* RECORDED INFORMATION:

◇ ◇ ◇ ◇ ◇

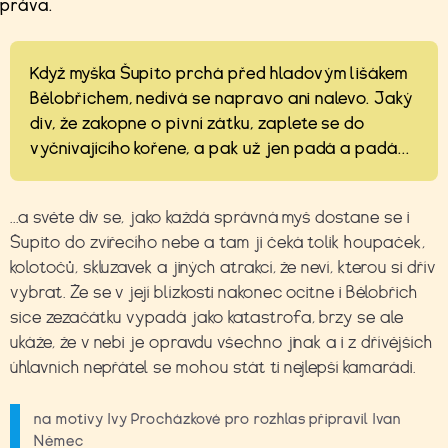
práva.
Když myška Šupito prchá před hladovým lišákem
Bělobřichem, nedívá se napravo ani nalevo. Jaký
div, že zakopne o pivní zátku, zaplete se do
vyčnívajícího kořene, a pak už jen padá a padá...
...a světe div se, jako každá správná myš dostane se i
Šupito do zvířecího nebe a tam ji čeká tolik houpaček,
kolotočů, skluzavek a jiných atrakcí, že neví, kterou si dřív
vybrat. Že se v její blízkosti nakonec ocitne i Bělobřich
sice zezačátku vypadá jako katastrofa, brzy se ale
ukáže, že v nebi je opravdu všechno jinak a i z dřívějších
úhlavních nepřátel se mohou stát ti nejlepší kamarádi.
na motivy Ivy Procházkové pro rozhlas připravil Ivan
Němec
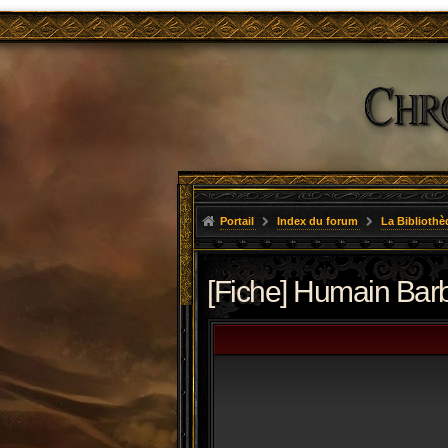
Portail
Index du forum
La Bibliothè
[Fiche] Humain Bar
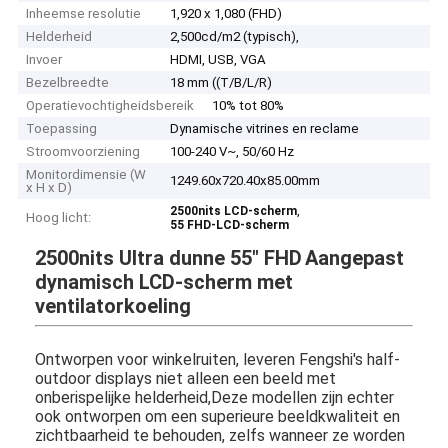
Inheemse resolutie
1,920 x 1,080 (FHD)
Helderheid
2,500cd/m2 (typisch),
Invoer
HDMI, USB, VGA
Bezelbreedte
18 mm ((T/B/L/R)
Operatievochtigheidsbereik
10% tot 80%
Toepassing
Dynamische vitrines en reclame
Stroomvoorziening
100-240 V~, 50/60 Hz
Monitordimensie (W
1249.60x720.40x85.00mm
x H x D)
,
2500nits LCD-scherm
Hoog licht:
55 FHD-LCD-scherm
2500nits Ultra dunne 55" FHD
Aangepast
dynamisch LCD-scherm met
ventilatorkoeling
Ontworpen voor winkelruiten, leveren Fengshi's half-
outdoor displays niet alleen een beeld met
onberispelijke helderheid,Deze modellen zijn echter
ook ontworpen om een superieure beeldkwaliteit en
zichtbaarheid te behouden, zelfs wanneer ze worden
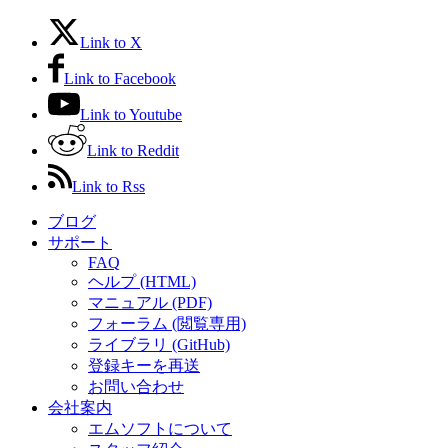
Link to X
Link to Facebook
Link to Youtube
Link to Reddit
Link to Rss
ブログ
サポート
FAQ
ヘルプ (HTML)
マニュアル (PDF)
フォーラム (閲覧専用)
ライブラリ (GitHub)
登録キーを再送
お問い合わせ
会社案内
エムソフトについて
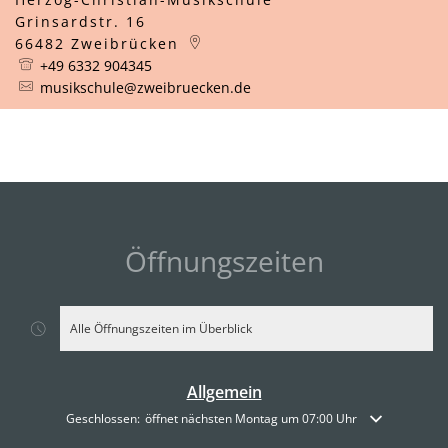
Grinsardstr. 16
66482
Zweibrücken
+49 6332 904345
musikschule@zweibruecken.de
Öffnungszeiten
Alle Öffnungszeiten im Überblick
Allgemein
Klicken, um weitere Öffnungs- oder Schließzeiten auszublenden
Geschlossen:
öffnet nächsten Montag um 07:00 Uhr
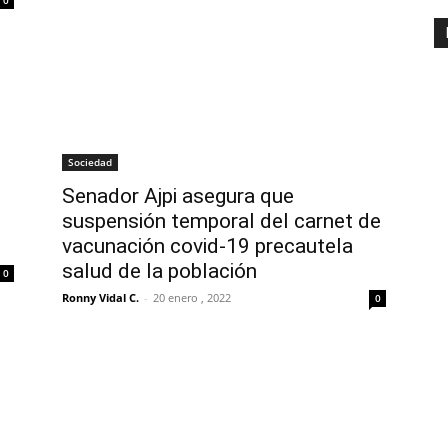
Sociedad
Senador Ajpi asegura que
suspensión temporal del carnet de
vacunación covid-19 precautela
salud de la población
0
Ronny Vidal C.
-
20 enero , 2022
0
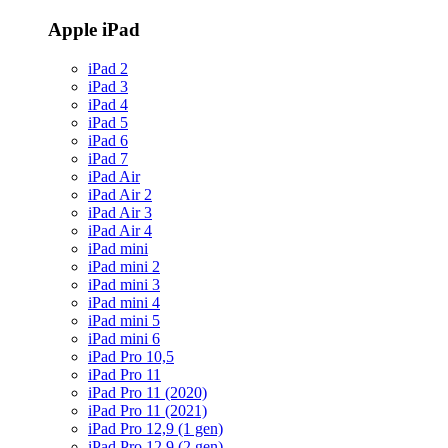
Apple iPad
iPad 2
iPad 3
iPad 4
iPad 5
iPad 6
iPad 7
iPad Air
iPad Air 2
iPad Air 3
iPad Air 4
iPad mini
iPad mini 2
iPad mini 3
iPad mini 4
iPad mini 5
iPad mini 6
iPad Pro 10,5
iPad Pro 11
iPad Pro 11 (2020)
iPad Pro 11 (2021)
iPad Pro 12,9 (1 gen)
iPad Pro 12,9 (2 gen)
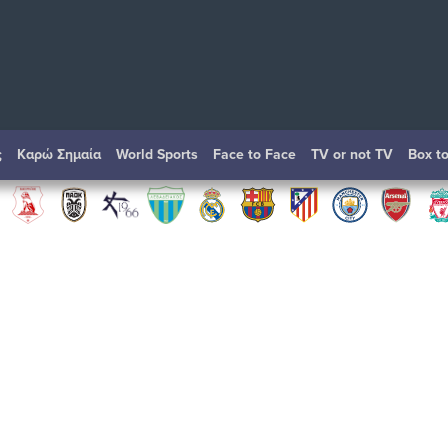
ς
Καρώ Σημαία
World Sports
Face to Face
TV or not TV
Box t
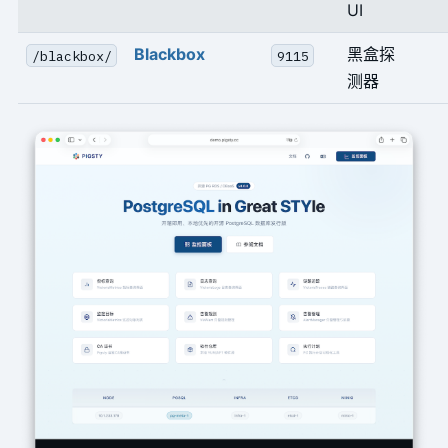
UI
Blackbox
黑盒探
/blackbox/
9115
测器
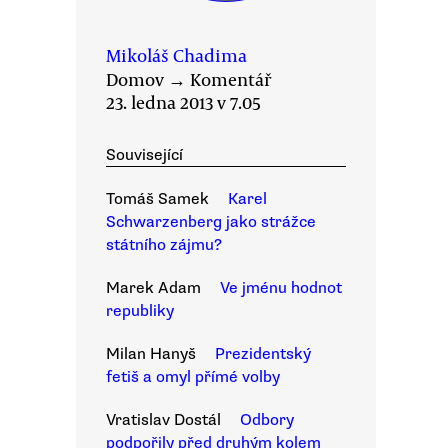
Mikoláš Chadima
Domov
→
Komentář
23. ledna 2013 v 7.05
Související
Tomáš Samek
Karel
Schwarzenberg jako strážce
státního zájmu?
Marek Adam
Ve jménu hodnot
republiky
Milan Hanyš
Prezidentský
fetiš a omyl přímé volby
Vratislav Dostál
Odbory
podpořily před druhým kolem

◇ ◇ ◇ ◇ ◇

* ACTION ITEM: Please copy the entries in full. Leave each image out.

* EXERCISE OUTPUT:
práva.
Když myška Šupito prchá před hladovým lišákem
Bělobřichem, nedívá se napravo ani nalevo. Jaký
div, že zakopne o pivní zátku, zaplete se do
vyčnívajícího kořene, a pak už jen padá a padá...
...a světe div se, jako každá správná myš dostane se i
Šupito do zvířecího nebe a tam ji čeká tolik houpaček,
kolotočů, skluzavek a jiných atrakcí, že neví, kterou si dřív
vybrat. Že se v její blízkosti nakonec ocitne i Bělobřich
sice zezačátku vypadá jako katastrofa, brzy se ale
ukáže, že v nebi je opravdu všechno jinak a i z dřívějších
úhlavních nepřátel se mohou stát ti nejlepší kamarádi.
na motivy Ivy Procházkové pro rozhlas připravil Ivan
Němec
Portail
Index du forum
La Bibliothè
[Fiche] Humain Bar
Inheemse resolutie
1,920 x 1,080 (FHD)
Helderheid
2,500cd/m2 (typisch),
Invoer
HDMI, USB, VGA
Bezelbreedte
18 mm ((T/B/L/R)
Operatievochtigheidsbereik
10% tot 80%
Toepassing
Dynamische vitrines en reclame
Stroomvoorziening
100-240 V~, 50/60 Hz
Monitordimensie (W
1249.60x720.40x85.00mm
x H x D)
,
2500nits LCD-scherm
Hoog licht:
55 FHD-LCD-scherm
2500nits Ultra dunne 55" FHD
Aangepast
dynamisch LCD-scherm met
ventilatorkoeling
Ontworpen voor winkelruiten, leveren Fengshi's half-
outdoor displays niet alleen een beeld met
onberispelijke helderheid,Deze modellen zijn echter
ook ontworpen om een superieure beeldkwaliteit en
zichtbaarheid te behouden, zelfs wanneer ze worden
Link to X
Link to Facebook
Link to Youtube
Link to Reddit
Link to Rss
ブログ
サポート
FAQ
ヘルプ (HTML)
マニュアル (PDF)
フォーラム (閲覧専用)
ライブラリ (GitHub)
登録キーを再送
お問い合わせ
会社案内
エムソフトについて
Grinsardstr. 16
66482
Zweibrücken
+49 6332 904345
musikschule@zweibruecken.de
Öffnungszeiten
Alle Öffnungszeiten im Überblick
Allgemein
Klicken, um weitere Öffnungs- oder Schließzeiten auszublenden
Geschlossen:
öffnet nächsten Montag um 07:00 Uhr
Sociedad
Senador Ajpi asegura que
suspensión temporal del carnet de
vacunación covid-19 precautela
salud de la población
0
Ronny Vidal C.
-
20 enero , 2022
0
Apple iPad
iPad 2
iPad 3
iPad 4
iPad 5
iPad 6
iPad 7
iPad Air
iPad Air 2
iPad Air 3
iPad Air 4
iPad mini
iPad mini 2
iPad mini 3
iPad mini 4
iPad mini 5
iPad mini 6
iPad Pro 10,5
iPad Pro 11
iPad Pro 11 (2020)
iPad Pro 11 (2021)
iPad Pro 12,9 (1 gen)
iPad Pro 12,9 (2 gen)
ς
Καρώ Σημαία
World Sports
Face to Face
TV or not TV
Box t
UI
Blackbox
黑盒探
/blackbox/
9115
测器
Mikoláš Chadima
Domov
→
Komentář
23. ledna 2013 v 7.05
Související
Tomáš Samek
Karel
Schwarzenberg jako strážce
státního zájmu?
Marek Adam
Ve jménu hodnot
republiky
Milan Hanyš
Prezidentský
fetiš a omyl přímé volby
Vratislav Dostál
Odbory
podpořily před druhým kolem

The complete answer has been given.